Ermittlungen kennen kein Alter
Mrs Potts’ Mordclub und der tote NachbarLeicht süffisant und trotzdem mit ernsten Momenten versehen, sowie einer Portion Spannung kommt dieser Krimi daher. Ich fand diesen Kriminalroman unterhaltsam. Das Coverbild ist bunt gestaltet. Erkennbar ...
Leicht süffisant und trotzdem mit ernsten Momenten versehen, sowie einer Portion Spannung kommt dieser Krimi daher. Ich fand diesen Kriminalroman unterhaltsam. Das Coverbild ist bunt gestaltet. Erkennbar ist eine Häuserzeile, welche typisch für eine englische Kleinstadt ist. Mit ein wenig Fantasie könnte es sich um eine Straße in Marlow (Handlungsort) handeln.
Der Klappentext ist sehr ausführlich und bereitet die Leser gut auf das Handlungsgeschehen vor. In der Story geht es um die 77-jährige Judith Potts, welche allein in einem alten Herrenhaus lebt und als Autorin für Kreuzworträtsel arbeitet. Plötzlich wird sie Zeugin eines Mordes auf einem Nachbargrundstück. Kurze Zeit später geschehen weitere Morde. Zusammen mit der Hundesitterin Suzie, sowie der Pfarrersfrau Becks beginnt sie auf eigene Faust zu ermitteln und stößt dabei auf so einige Geheimnisse in der Stadt bzw. lernt auch einiges über sich selbst noch dazu.

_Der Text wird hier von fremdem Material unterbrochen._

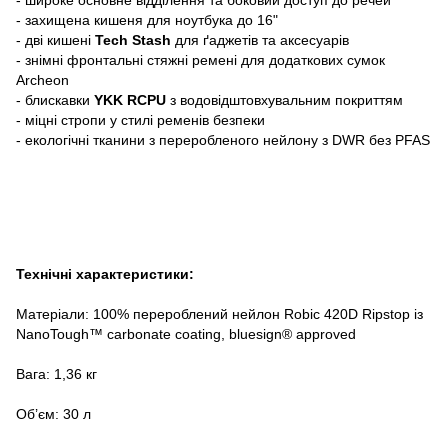
- захищена кишеня для ноутбука до 16"
- дві кишені
Tech Stash
для ґаджетів та аксесуарів
- знімні фронтальні стяжні ремені для додаткових сумок
Archeon
- блискавки
YKK RCPU
з водовідштовхувальним покриттям
- міцні стропи у стилі ременів безпеки
- екологічні тканини з переробленого нейлону з DWR без PFAS
Технічні характеристики:
Матеріали: 100% перероблений нейлон Robic 420D Ripstop із
NanoTough™ carbonate coating, bluesign® approved
Вага: 1,36 кг
Об’єм: 30 л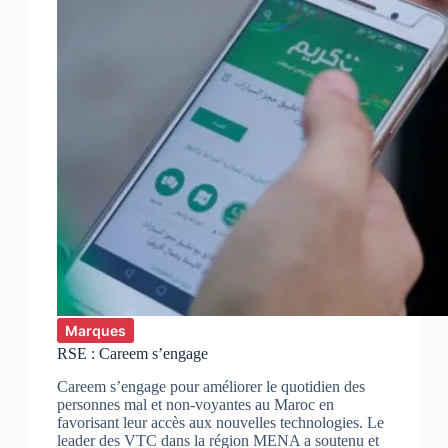
Marques
RSE : Careem s’engage
Careem s’engage pour améliorer le quotidien des
personnes mal et non-voyantes au Maroc en
favorisant leur accès aux nouvelles technologies. Le
leader des VTC dans la région MENA a soutenu et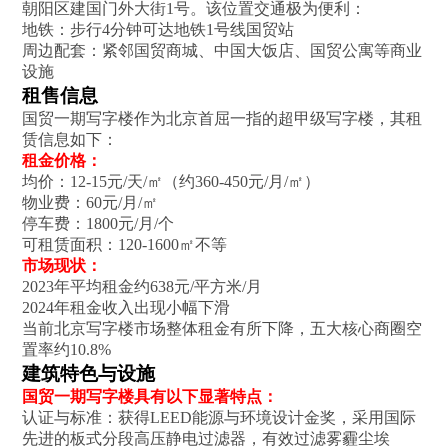
朝阳区建国门外大街1号。该位置交通极为便利：
地铁：步行4分钟可达地铁1号线国贸站
周边配套：紧邻国贸商城、中国大饭店、国贸公寓等商业
设施‌
租售信息
国贸一期写字楼作为北京首屈一指的超甲级写字楼，其租
赁信息如下：
租金价格‌：
均价：12-15元/天/㎡（约360-450元/月/㎡）
物业费：60元/月/㎡
停车费：1800元/月/个
可租赁面积：120-1600㎡不等‌
市场现状‌：
2023年平均租金约638元/平方米/月
2024年租金收入出现小幅下滑
当前北京写字楼市场整体租金有所下降，五大核心商圈空
置率约10.8%‌
建筑特色与设施
国贸一期写字楼具有以下显著特点：
认证与标准‌：获得LEED能源与环境设计金奖，采用国际
先进的板式分段高压静电过滤器，有效过滤雾霾尘埃‌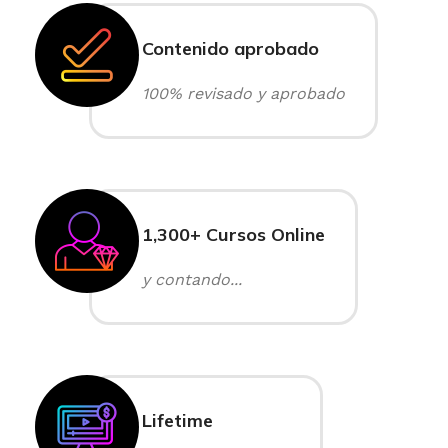
Contenido aprobado
100% revisado y aprobado
1,300+ Cursos Online
y contando...
Lifetime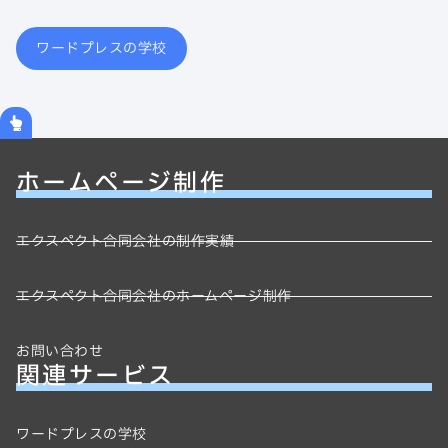
ワードプレスの学校
ホームページ制作
エクスペクト合同会社の制作実績
エクスペクト合同会社のホームページ制作
お問い合わせ
関連サービス
ワードプレスの学校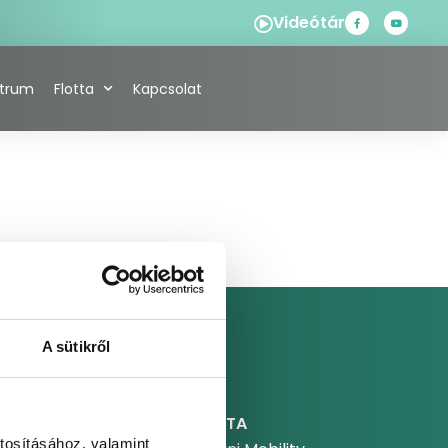
Videótár
ntrum
Flotta
Kapcsolat
A sütikről
FLOTTA
tosításához, valamint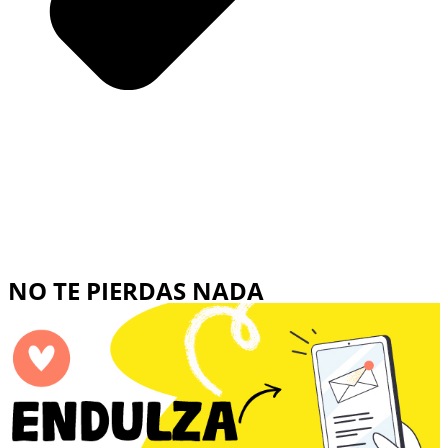
NO TE PIERDAS NADA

Die Hauptprotagonistin ist eine rüstige, in festen Strukturen eingefahrene Persönlichkeit. Aufgrund der Umstände wird ihr „Rätselfieber“ gepackt und sie möchte den Fall möglichst bald aufklären. Dabei kommt sie für ihr Alter sehr „technisch versiert“ und aufgeschlossen daher. Als wesentliche Nebenfiguren der Geschichte treten die Hundesitterin Suzie, die Pfarrersfrau Becks, Sergeant Tamika Malik, der Rechtsanwalt Andy Bishop sowie das sonderbare „Ruderpärchen“ Liz und Danny Curtis in Erscheinung. Mir hat die Pfarrersfrau Beck am besten gefallen. Am Anfang der Handlung tritt diese als „verklemmtes Hausmütterchen“ in Erscheinung, welche nur für Mann und Kinder da ist. Nach und nach taut ihre Persönlichkeit immer mehr auf und sie hält für die Leser die ein oder andere Überraschung bereit.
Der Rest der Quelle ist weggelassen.